Institution discrète, la Franc-maçonnerie française imagine et façonne en loge, depuis le XVIIIe siècle, sa société utopique.
« D (demande) – Qu'est-ce que la Franc-maçonnerie ?
R (réponse) – C'est une institution philanthropique, philosophique et progressive, ayant pour objet l'exercice de la bienfaisance, l'étude de la morale universelle, des sciences et des arts et les pratiques de toutes les vertus.
D – Qu'est-ce qu'un Maçon ?
R – C'est un homme libre et de bonnes mœurs, également ami des pauvres et des riches s'ils sont vertueux »
Instruction pour le grade d'apprenti au Rite Français, 1900, p. 12
Parallèlement à la culture républicaine du XIXe siècle, la Franc-maçonnerie philosophe sur l'évolution de l'Humanité, encourage l'antipathie pour la tyrannie et le fanatisme, développe l'esprit de liberté et de fraternité, qu'elle considère comme inhérentes à la République et la Démocratie, et lutte contre l'ultramontanisme et l'endoctrinement religieux, corollaire de l'emprise de l'Église sur les esprits. C’est une culture rationaliste opposée à la foi et aux discours religieux (Serge Berstein, 1999), remparts à la liberté, qui veut amener l'Humanité vers l'âge scientifique.

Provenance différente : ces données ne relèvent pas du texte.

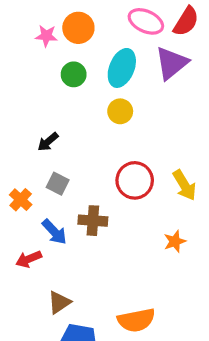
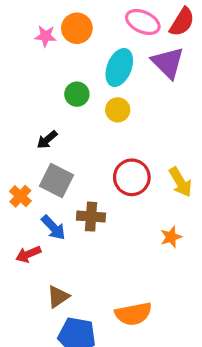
purple triangle: (172, 63) -> (168, 63), turned -36
green circle: (74, 74) -> (77, 94), moved
gray square: (58, 184) -> (56, 180), size x1.5

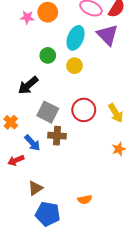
black arrow: (47, 140) -> (28, 85), size x1.5
gray square: (56, 180) -> (48, 112), moved
orange star: (171, 237) -> (119, 149), moved
orange semicircle: (133, 314) -> (85, 199), size x0.6

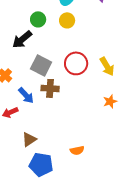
green circle: (48, 55) -> (38, 19), moved

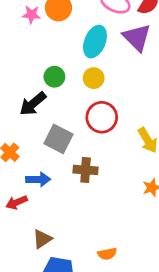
red circle: (76, 63) -> (102, 117), moved
brown cross: (50, 88) -> (86, 170), moved
blue arrow: (26, 95) -> (38, 179), turned -48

Vitrine du spectre social urbain poitevin, la Franc-maçonnerie diffuse au cœur des villes et villages son message. A l'occasion du 14 juillet 1903, les loges « Solidarité » de Poitiers et « Solidarité Sociale » de Neuville remettent à la ville une statue nommée La Liberté éclairant le Monde. Elle est installée, lors d'une cérémonie officielle, sur la place du Pilori, lieu où fut exécuté le général Berton en 1822. Acceptée officiellement par le conseil municipal de Poitiers, l’érection de la statue témoigne des liens qui existent entre l'administration locale et la Franc-maçonnerie.
Elle représente une femme, allégorie de la Liberté tenant du bout du bras droit un globe. Symbole de l'universalité du message maçonnique, elle apporte la lumière à la population, assimilant ainsi le globe à la création du Grand Architecte de l'Univers.

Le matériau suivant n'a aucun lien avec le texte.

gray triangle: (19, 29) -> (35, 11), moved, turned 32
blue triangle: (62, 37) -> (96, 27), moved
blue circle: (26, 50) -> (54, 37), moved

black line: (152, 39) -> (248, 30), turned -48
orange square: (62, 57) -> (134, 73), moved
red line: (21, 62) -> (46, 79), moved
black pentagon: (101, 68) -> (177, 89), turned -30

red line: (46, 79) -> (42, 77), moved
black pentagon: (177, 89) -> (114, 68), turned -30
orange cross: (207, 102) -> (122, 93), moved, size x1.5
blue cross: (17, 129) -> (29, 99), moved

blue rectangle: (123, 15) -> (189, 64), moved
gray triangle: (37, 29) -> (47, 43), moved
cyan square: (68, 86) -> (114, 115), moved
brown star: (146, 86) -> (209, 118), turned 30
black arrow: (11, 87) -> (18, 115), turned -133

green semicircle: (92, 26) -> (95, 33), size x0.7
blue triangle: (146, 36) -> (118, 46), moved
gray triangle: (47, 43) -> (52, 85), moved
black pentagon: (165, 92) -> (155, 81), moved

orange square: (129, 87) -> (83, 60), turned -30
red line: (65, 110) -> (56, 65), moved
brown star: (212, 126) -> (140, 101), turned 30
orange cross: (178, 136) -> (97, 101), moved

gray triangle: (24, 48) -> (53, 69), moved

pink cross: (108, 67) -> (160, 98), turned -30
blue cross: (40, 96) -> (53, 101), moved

Sur la face antérieure du socle en granite est gravée en peinture rouge l'inscription « Aux défenseurs de la liberté ». Les Frères se positionnent, au sein de la cité, comme un bouclier contre l'endoctrinement, une étape supplémentaire dans le combat contre le cléricalisme. Le monument est le héraut des libertés, notamment de la liberté de conscience.

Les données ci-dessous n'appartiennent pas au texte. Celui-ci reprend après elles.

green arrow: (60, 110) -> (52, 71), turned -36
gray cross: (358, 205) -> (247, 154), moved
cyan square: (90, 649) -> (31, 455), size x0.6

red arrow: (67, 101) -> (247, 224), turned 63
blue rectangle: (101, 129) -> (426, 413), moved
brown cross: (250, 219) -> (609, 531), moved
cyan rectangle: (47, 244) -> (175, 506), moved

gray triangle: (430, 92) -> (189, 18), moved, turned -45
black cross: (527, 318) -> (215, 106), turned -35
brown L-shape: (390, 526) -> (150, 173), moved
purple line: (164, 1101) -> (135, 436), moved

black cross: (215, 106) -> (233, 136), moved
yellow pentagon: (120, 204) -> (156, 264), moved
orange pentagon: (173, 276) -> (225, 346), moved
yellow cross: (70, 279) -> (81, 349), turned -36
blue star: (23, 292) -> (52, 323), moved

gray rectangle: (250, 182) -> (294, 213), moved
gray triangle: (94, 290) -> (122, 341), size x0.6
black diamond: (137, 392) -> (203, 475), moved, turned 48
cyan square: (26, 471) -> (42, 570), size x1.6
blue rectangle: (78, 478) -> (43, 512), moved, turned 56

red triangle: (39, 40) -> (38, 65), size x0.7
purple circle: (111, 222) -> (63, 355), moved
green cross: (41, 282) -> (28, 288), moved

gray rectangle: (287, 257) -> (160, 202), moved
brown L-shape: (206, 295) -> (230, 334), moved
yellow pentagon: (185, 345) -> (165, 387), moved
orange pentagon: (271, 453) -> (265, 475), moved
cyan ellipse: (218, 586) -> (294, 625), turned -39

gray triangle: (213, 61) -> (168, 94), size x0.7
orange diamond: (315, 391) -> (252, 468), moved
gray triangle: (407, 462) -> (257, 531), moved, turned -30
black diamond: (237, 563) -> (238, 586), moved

Sur la face postérieure est inscrite une pensée de Montesquieu : « Quand l'innocence des citoyens n'est pas assurée, la liberté ne l'est pas non plus. » Il s’agit peut-être d’une référence à l'affaire Dreyfus qui, depuis 1894, divise la France et déchaîne l'opinion publique. Les loges de Poitiers et de Neuville comme le Grand Orient de France se sont rapidement prononcées pour le camp dreyfusard.
Puis, sur des cartouches qui ornent le socle, sont inscrits les mots « Poitiers, Liberté, Égalité, Fraternité ». Le nom de Poitiers est sur le même plan que la devise révolutionnaire. Ainsi, l'union citoyenne est garante de liberté et d'égalité.
Pour Thomas More, Utopia désigne un lieu qui ne peut être localisé, voire imaginaire. Ainsi, la cité idéale, utopique, des Frères de Poitiers doit prendre forme avec le triptyque Liberté, Égalité, Fraternité : la liberté de conscience qui se manifeste par le combat contre le cléricalisme ; l'égalité du citoyen grâce à l'accès à l'éducation et au développement de la pensée scientifique ; la fraternité devant l'adversité, une société unie qui prend soin de l'ensemble de sa population.